_Items from a data source:_
________________________________________

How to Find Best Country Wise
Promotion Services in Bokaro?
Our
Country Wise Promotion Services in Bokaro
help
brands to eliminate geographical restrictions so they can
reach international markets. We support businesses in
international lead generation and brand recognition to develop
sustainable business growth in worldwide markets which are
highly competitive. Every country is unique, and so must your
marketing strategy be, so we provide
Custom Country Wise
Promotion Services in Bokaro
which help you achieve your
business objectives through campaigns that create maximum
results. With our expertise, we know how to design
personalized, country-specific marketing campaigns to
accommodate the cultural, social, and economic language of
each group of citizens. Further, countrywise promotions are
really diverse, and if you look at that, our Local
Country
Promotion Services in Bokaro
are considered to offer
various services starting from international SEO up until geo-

________________________________________

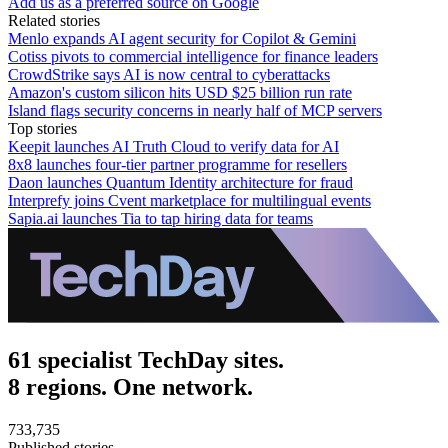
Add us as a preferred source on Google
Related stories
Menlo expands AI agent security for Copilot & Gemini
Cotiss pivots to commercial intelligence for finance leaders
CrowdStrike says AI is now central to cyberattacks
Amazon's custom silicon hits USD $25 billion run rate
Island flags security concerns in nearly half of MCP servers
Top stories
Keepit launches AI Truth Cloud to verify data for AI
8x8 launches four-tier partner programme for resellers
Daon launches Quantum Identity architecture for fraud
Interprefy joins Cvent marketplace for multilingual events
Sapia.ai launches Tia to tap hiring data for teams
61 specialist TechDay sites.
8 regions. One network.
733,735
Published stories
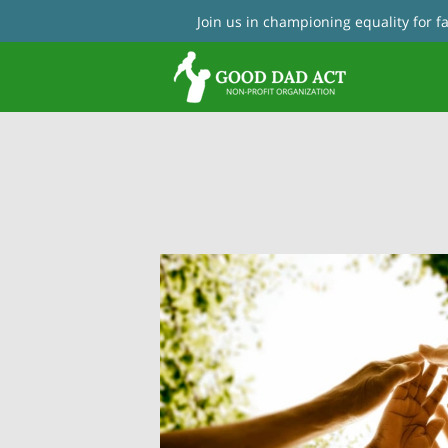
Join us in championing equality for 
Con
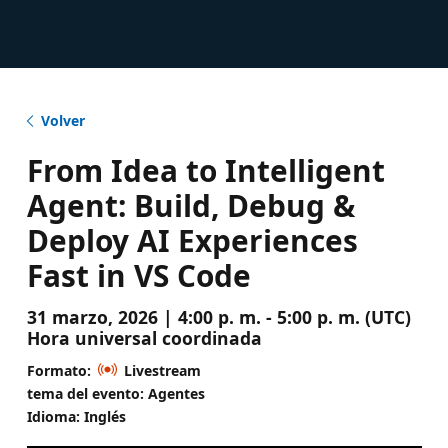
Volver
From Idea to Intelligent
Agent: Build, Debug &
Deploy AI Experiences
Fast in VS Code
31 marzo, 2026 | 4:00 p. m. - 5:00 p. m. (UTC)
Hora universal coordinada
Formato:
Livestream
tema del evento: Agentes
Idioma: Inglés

________________________________________

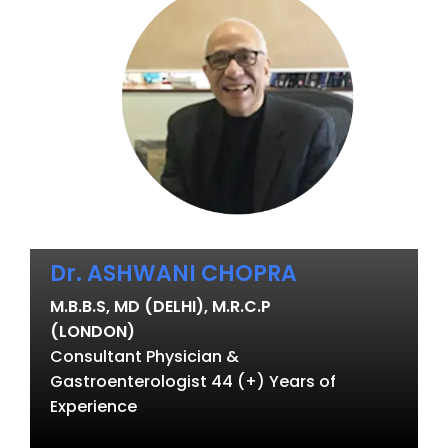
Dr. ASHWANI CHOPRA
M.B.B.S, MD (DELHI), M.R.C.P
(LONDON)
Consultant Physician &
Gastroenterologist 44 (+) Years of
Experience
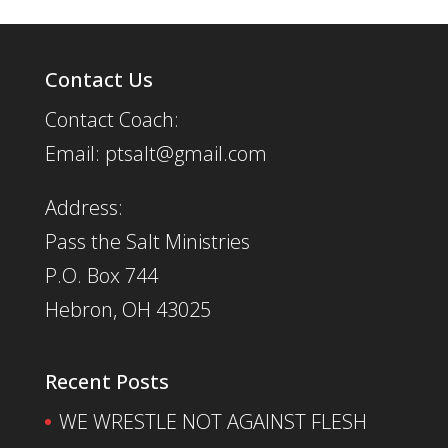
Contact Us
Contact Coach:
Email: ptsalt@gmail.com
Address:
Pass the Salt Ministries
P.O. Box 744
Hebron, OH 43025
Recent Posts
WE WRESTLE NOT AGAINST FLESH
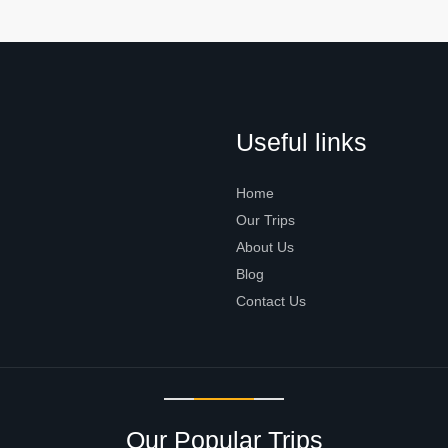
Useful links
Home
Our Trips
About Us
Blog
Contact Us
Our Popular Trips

________________________________________

_What you have to do:_
For the string "campaigns", search the preceding data and copy every line that includes it.

_Solved problem:_
business objectives through campaigns that create maximum
personalized, country-specific marketing campaigns to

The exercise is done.